China's latest anti-corruption drive, which has so far snared a clutch of senior serving and former state oil company executives, has been widely hailed as proof that the country's new leadership under President Xi Jinping and Premier Li Keqiang is serious about pushing through economic reforms in the face of stiff opposition from powerful entrenched interests in the state sector.
Maybe, but if they want to convince the sceptics, Xi's graft-busters will have to widen their investigations beyond China's state petroleum industry.
To prove they really mean business, they should consider turning over a few stones in China's mining industry, in its telecommunications and electrical equipment sectors, and, above all, in its property development business.
It’s not hard to fathom why the investigation is concentrating on figures from the oil industry
Corruption, cronyism and nepotism exist on a vast scale across these sectors, as well as in the petroleum industry, because China's economic model makes it all too easy for senior officials to trade on their positions to enrich themselves, their families and their friends.

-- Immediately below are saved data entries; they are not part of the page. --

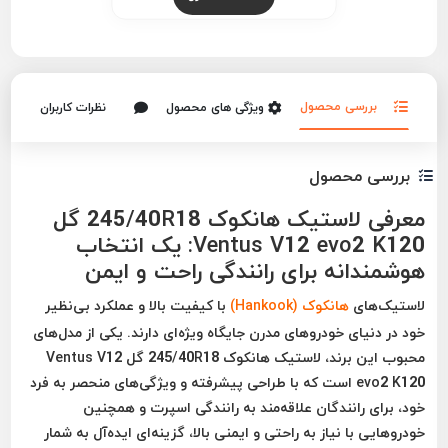
بررسی محصول
ویژگی های محصول
نظرات کاربران
بررسی محصول
معرفی لاستیک هانکوک 245/40R18 گل
Ventus V12 evo2 K120: یک انتخاب
هوشمندانه برای رانندگی راحت و ایمن
لاستیک‌های
هانکوک (Hankook)
با کیفیت بالا و عملکرد بی‌نظیر
خود در دنیای خودروهای مدرن جایگاه ویژه‌ای دارند. یکی از مدل‌های
محبوب این برند، لاستیک هانکوک 245/40R18 گل Ventus V12
evo2 K120 است که با طراحی پیشرفته و ویژگی‌های منحصر به فرد
خود، برای رانندگان علاقه‌مند به رانندگی اسپرت و همچنین
خودروهایی با نیاز به راحتی و ایمنی بالا، گزینه‌ای ایده‌آل به شمار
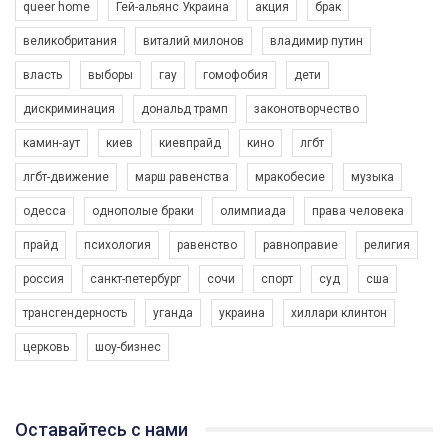
queer home
Гей-альянс Украина
акция
брак
великобритания
виталий милонов
владимир путин
власть
выборы
гау
гомофобия
дети
дискриминация
дональд трамп
законотворчество
камин-аут
киев
киевпрайд
кино
лгбт
00:58
лгбт-движение
марш равенства
мракобесие
музыка
Зупинимо насильство проти ЛГБТ в Україні! Stop violence against LGBT in Ukraine!
одесса
однополые браки
олимпиада
права человека
6/30/2017
Емоційний та вражаючий промо-ролік на конкурс PACT, який
прайд
психология
равенство
равноправие
религия
представляє програму "Гей-альянс Україна" з протидії
насильству проти ЛГБТ в Україні.
россия
санкт-петербург
сочи
спорт
суд
сша
1.9K Просмотров
•
226 Нравится
•
5 Комментариев
Ми просимо вашої підтримки, щоб реалізувати нашу
трансгендерность
уганда
украина
хиллари клинтон
програму з боротьби з насильством проти ЛГБТ в Україні.
церковь
шоу-бизнес
Якщо ти хочеш підтримати нас - просто натисни "лайк" під
відео.
Team of Gay Alliance Ukraine participates in a competition for the
Оставайтесь с нами
best video, representing programme for the development of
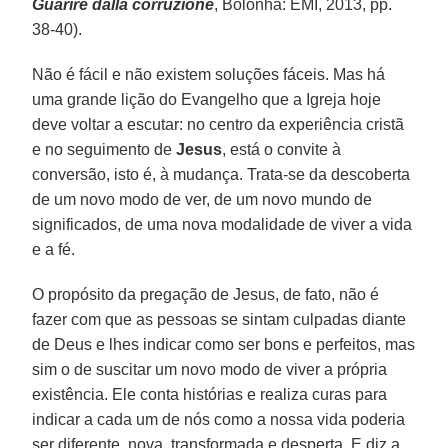
Guarire dalla corruzione
, Bolonha: EMI, 2013, pp.
38-40).
Não é fácil e não existem soluções fáceis. Mas há
uma grande lição do Evangelho que a Igreja hoje
deve voltar a escutar: no centro da experiência cristã
e no seguimento de
Jesus
, está o convite à
conversão, isto é, à mudança. Trata-se da descoberta
de um novo modo de ver, de um novo mundo de
significados, de uma nova modalidade de viver a vida
e a fé.
O propósito da pregação de Jesus, de fato, não é
fazer com que as pessoas se sintam culpadas diante
de Deus e lhes indicar como ser bons e perfeitos, mas
sim o de suscitar um novo modo de viver a própria
existência. Ele conta histórias e realiza curas para
indicar a cada um de nós como a nossa vida poderia
ser diferente, nova, transformada e desperta. E diz a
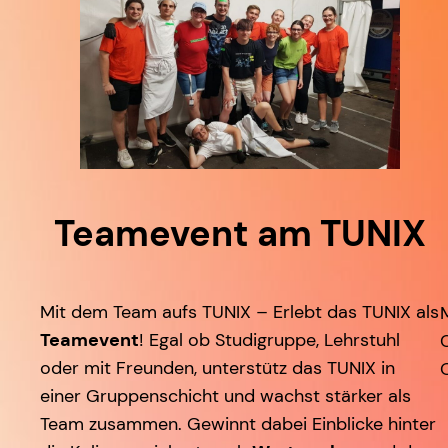
Teamevent am TUNIX
Mit dem Team aufs TUNIX – Erlebt das TUNIX als
Teamevent
! Egal ob Studigruppe, Lehrstuhl
oder mit Freunden, unterstütz das TUNIX in
einer Gruppenschicht und wachst stärker als
Team zusammen. Gewinnt dabei Einblicke hinter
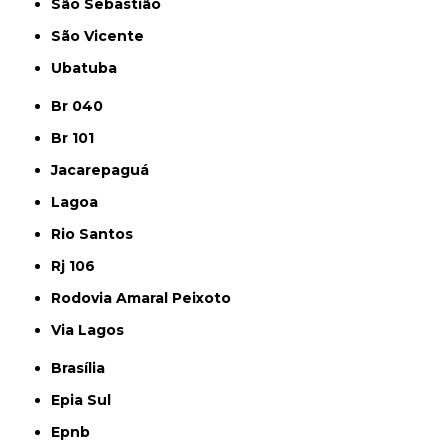
São Sebastião
São Vicente
Ubatuba
Br 040
Br 101
Jacarepaguá
Lagoa
Rio Santos
Rj 106
Rodovia Amaral Peixoto
Via Lagos
Brasília
Epia Sul
Epnb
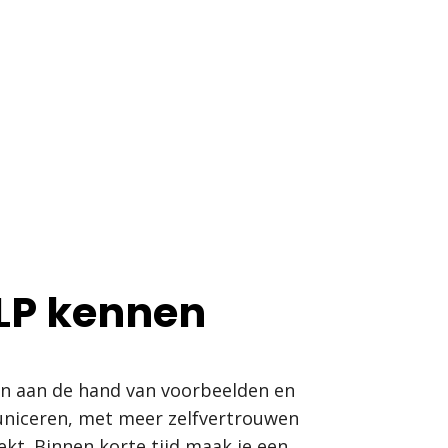
NLP kennen
en aan de hand van voorbeelden en
municeren, met meer zelfvertrouwen
kt. Binnen korte tijd maak je een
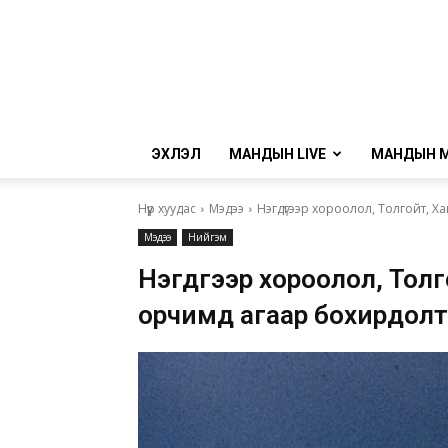
ЭХЛЭЛ
МАНДЫН LIVE
МАНДЫН 
Нүүр хуудас
Мэдээ
Нэгдүгээр хороолол, Толгойт, 
Мэдээ
Нийгэм
Нэгдүгээр хороолол, Тол
орчимд агаар бохирдолт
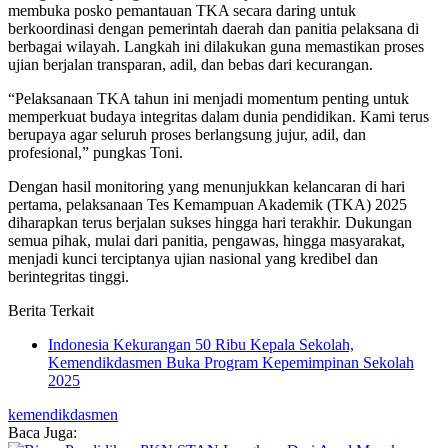
membuka posko pemantauan TKA secara daring untuk
berkoordinasi dengan pemerintah daerah dan panitia pelaksana di
berbagai wilayah. Langkah ini dilakukan guna memastikan proses
ujian berjalan transparan, adil, dan bebas dari kecurangan.
“Pelaksanaan TKA tahun ini menjadi momentum penting untuk
memperkuat budaya integritas dalam dunia pendidikan. Kami terus
berupaya agar seluruh proses berlangsung jujur, adil, dan
profesional,” pungkas Toni.
Dengan hasil monitoring yang menunjukkan kelancaran di hari
pertama, pelaksanaan Tes Kemampuan Akademik (TKA) 2025
diharapkan terus berjalan sukses hingga hari terakhir. Dukungan
semua pihak, mulai dari panitia, pengawas, hingga masyarakat,
menjadi kunci terciptanya ujian nasional yang kredibel dan
berintegritas tinggi.
Berita Terkait
Indonesia Kekurangan 50 Ribu Kepala Sekolah,
Kemendikdasmen Buka Program Kepemimpinan Sekolah
2025
kemendikdasmen
Baca Juga:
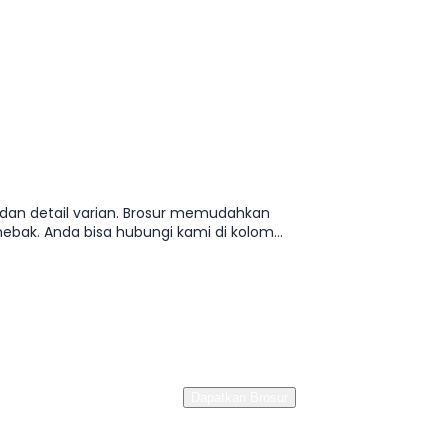
, dan detail varian. Brosur memudahkan
bak. Anda bisa hubungi kami di kolom
Dapatkan Brosur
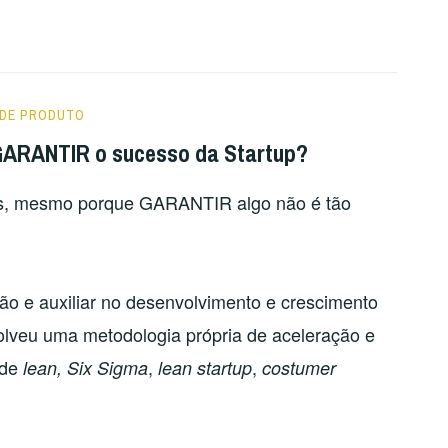
 DE PRODUTO
 GARANTIR o sucesso da Startup?
res, mesmo porque GARANTIR algo não é tão
o e auxiliar no desenvolvimento e crescimento
lveu uma metodologia própria de aceleração e
 de
,
,
lean, Six Sigma
lean startup
costumer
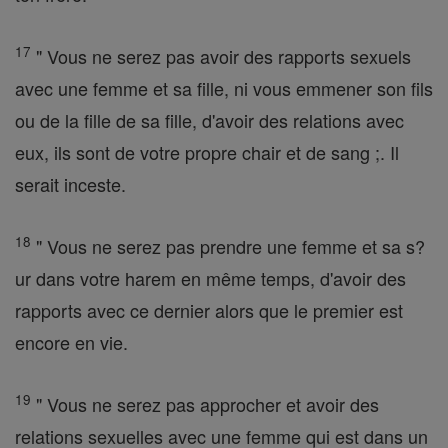
17
" Vous ne serez pas avoir des rapports sexuels
avec une femme et sa fille, ni vous emmener son fils
ou de la fille de sa fille, d'avoir des relations avec
eux, ils sont de votre propre chair et de sang ;. Il
serait inceste.
18
" Vous ne serez pas prendre une femme et sa s?
ur dans votre harem en même temps, d'avoir des
rapports avec ce dernier alors que le premier est
encore en vie.
19
" Vous ne serez pas approcher et avoir des
relations sexuelles avec une femme qui est dans un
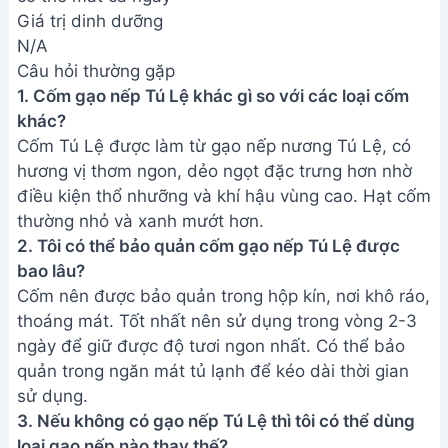
Giá trị dinh dưỡng
N/A
Câu hỏi thường gặp
1. Cốm gạo nếp Tú Lệ khác gì so với các loại cốm
khác?
Cốm Tú Lệ được làm từ gạo nếp nương Tú Lệ, có
hương vị thơm ngon, dẻo ngọt đặc trưng hơn nhờ
điều kiện thổ nhưỡng và khí hậu vùng cao. Hạt cốm
thường nhỏ và xanh mướt hơn.
2. Tôi có thể bảo quản cốm gạo nếp Tú Lệ được
bao lâu?
Cốm nên được bảo quản trong hộp kín, nơi khô ráo,
thoáng mát. Tốt nhất nên sử dụng trong vòng 2-3
ngày để giữ được độ tươi ngon nhất. Có thể bảo
quản trong ngăn mát tủ lạnh để kéo dài thời gian
sử dụng.
3. Nếu không có gạo nếp Tú Lệ thì tôi có thể dùng
loại gạo nếp nào thay thế?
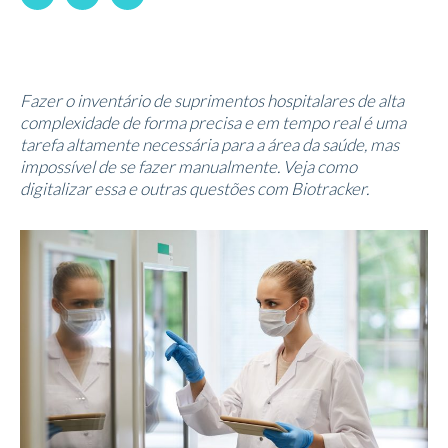
Fazer o inventário de suprimentos hospitalares de alta
complexidade de forma precisa e em tempo real é uma
tarefa altamente necessária para a área da saúde, mas
impossível de se fazer manualmente. Veja como
digitalizar essa e outras questões com Biotracker.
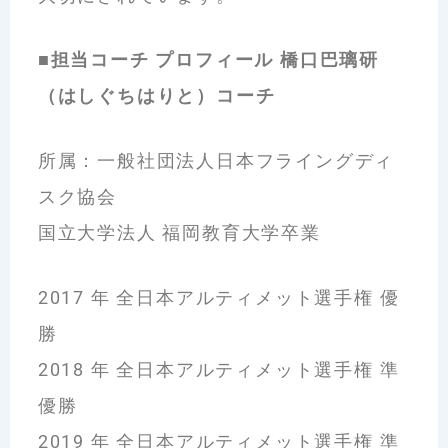
■担当コーチ プロフィール 橋口巴璃研
（はしぐちはりと）コーチ
所属：一般社団法人日本フライングディ
スク協会
国立大学法人 福岡教育大学卒業
2017 年 全日本アルティメット選手権 優
勝
2018 年 全日本アルティメット選手権 準
優勝
2019 年 全日本アルティメット選手権 準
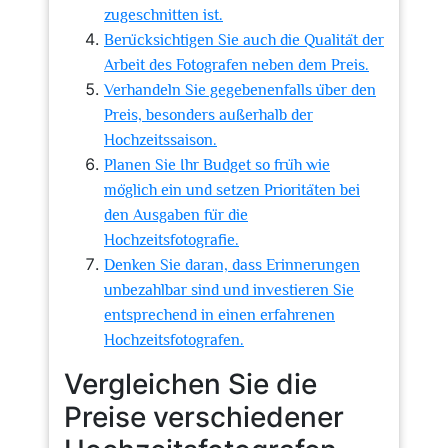
zugeschnitten ist.
Berücksichtigen Sie auch die Qualität der
Arbeit des Fotografen neben dem Preis.
Verhandeln Sie gegebenenfalls über den
Preis, besonders außerhalb der
Hochzeitssaison.
Planen Sie Ihr Budget so früh wie
möglich ein und setzen Prioritäten bei
den Ausgaben für die
Hochzeitsfotografie.
Denken Sie daran, dass Erinnerungen
unbezahlbar sind und investieren Sie
entsprechend in einen erfahrenen
Hochzeitsfotografen.
Vergleichen Sie die
Preise verschiedener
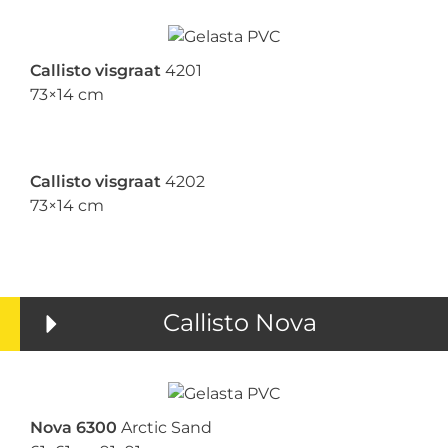
Callisto visgraat
4201
73×14 cm
Callisto visgraat
4202
73×14 cm
Callisto Nova
Nova 6300
Arctic Sand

Although Beijing has liberalised much of the country's "downstream" economy - light manufacturing, retailing and the like - Beijing retains a tight grip on "upstream" sectors including raw materials, energy, and communications, where state-owned corporations can make vast profits exploiting their monopoly positions.
Senior officials in the state monoliths then use their influence to grant lucrative contracts to private firms set up by their friends and relatives.
The extension of the latest anti-corruption probe from executives at state oil giants CNPC and PetroChina to encompass the chairman of Hong Kong-listed oil field services company Wison Engineering illustrates how the nexus works.
In effect, the state sector uses its monopolies to extract handsome rents from the private sector and people. In turn, officials and their cronies then use their influence to extract even more lucrative rents from the state sector, allowing them to amass fortunes in many cases worth billions of yuan.